§ **Your goal**
Reproduce, word for word, every line starting at the line that contains "Googlu (203, 706)" and ending with the final line of the entries.
★ ★ ★ ★ ★ ★ ★
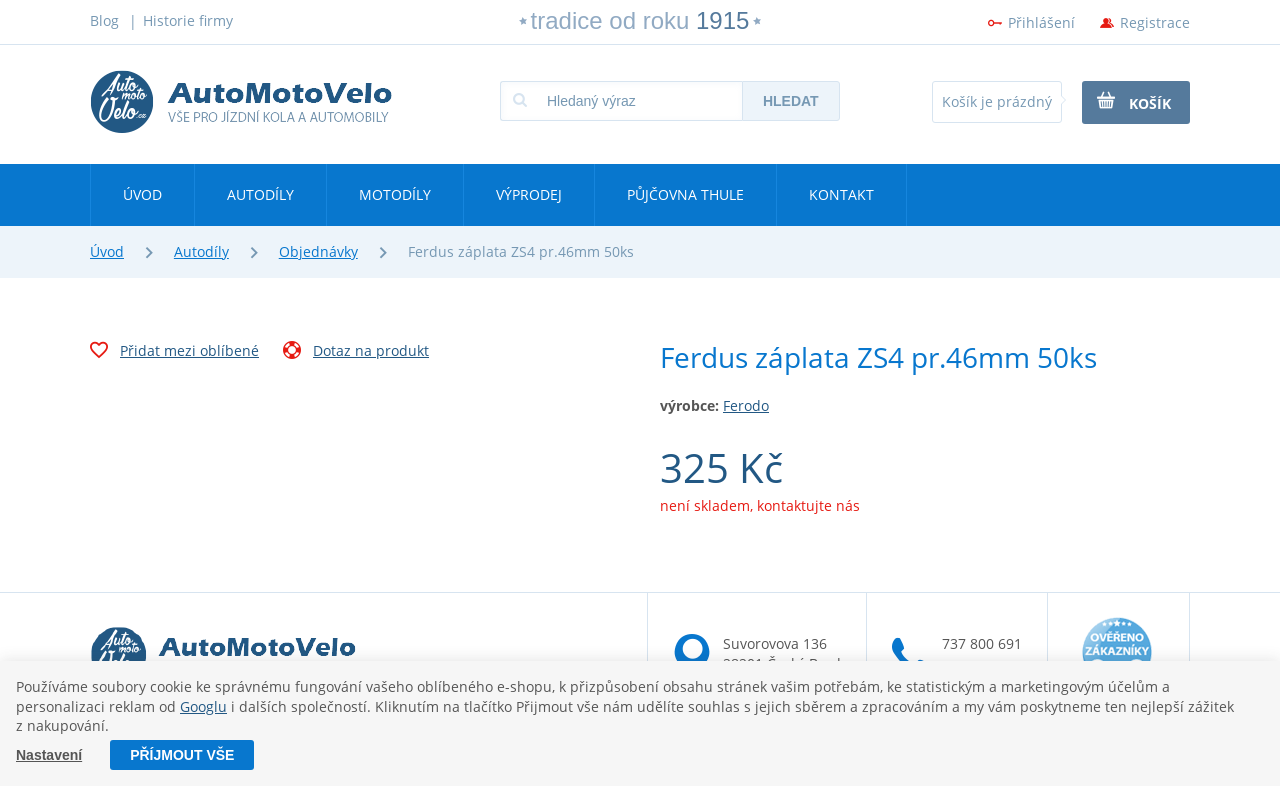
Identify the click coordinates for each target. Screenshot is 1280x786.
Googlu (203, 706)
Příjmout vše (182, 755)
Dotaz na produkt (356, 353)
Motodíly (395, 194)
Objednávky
★ ★ ★ ★ ★ ★ ★
§ **Task response**
Googlu (203, 706)
Příjmout vše (182, 755)
Dotaz na produkt (356, 353)
Motodíly (395, 194)
Objednávky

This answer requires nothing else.